* **ASSIGNMENT**
Locate the line containing "abíjecí napětí 42V, nabíjecí" in the data below. Reproduce it and every following line up to the end, exactly as given.

+ + +

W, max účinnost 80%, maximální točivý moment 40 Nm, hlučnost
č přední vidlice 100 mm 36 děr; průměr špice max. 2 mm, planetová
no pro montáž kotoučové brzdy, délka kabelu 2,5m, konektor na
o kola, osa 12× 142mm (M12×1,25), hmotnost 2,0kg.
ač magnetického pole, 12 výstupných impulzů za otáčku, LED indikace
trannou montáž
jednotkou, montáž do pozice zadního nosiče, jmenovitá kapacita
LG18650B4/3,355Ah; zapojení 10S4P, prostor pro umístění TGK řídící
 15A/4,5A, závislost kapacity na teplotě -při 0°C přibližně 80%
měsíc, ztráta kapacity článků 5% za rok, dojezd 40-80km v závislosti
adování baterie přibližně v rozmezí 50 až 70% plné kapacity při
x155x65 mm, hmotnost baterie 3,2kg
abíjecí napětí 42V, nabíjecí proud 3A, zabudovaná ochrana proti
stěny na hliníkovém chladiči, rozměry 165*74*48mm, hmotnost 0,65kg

+ + +

* **EXERCISE OUTPUT**
abíjecí napětí 42V, nabíjecí proud 3A, zabudovaná ochrana proti
stěny na hliníkovém chladiči, rozměry 165*74*48mm, hmotnost 0,65kg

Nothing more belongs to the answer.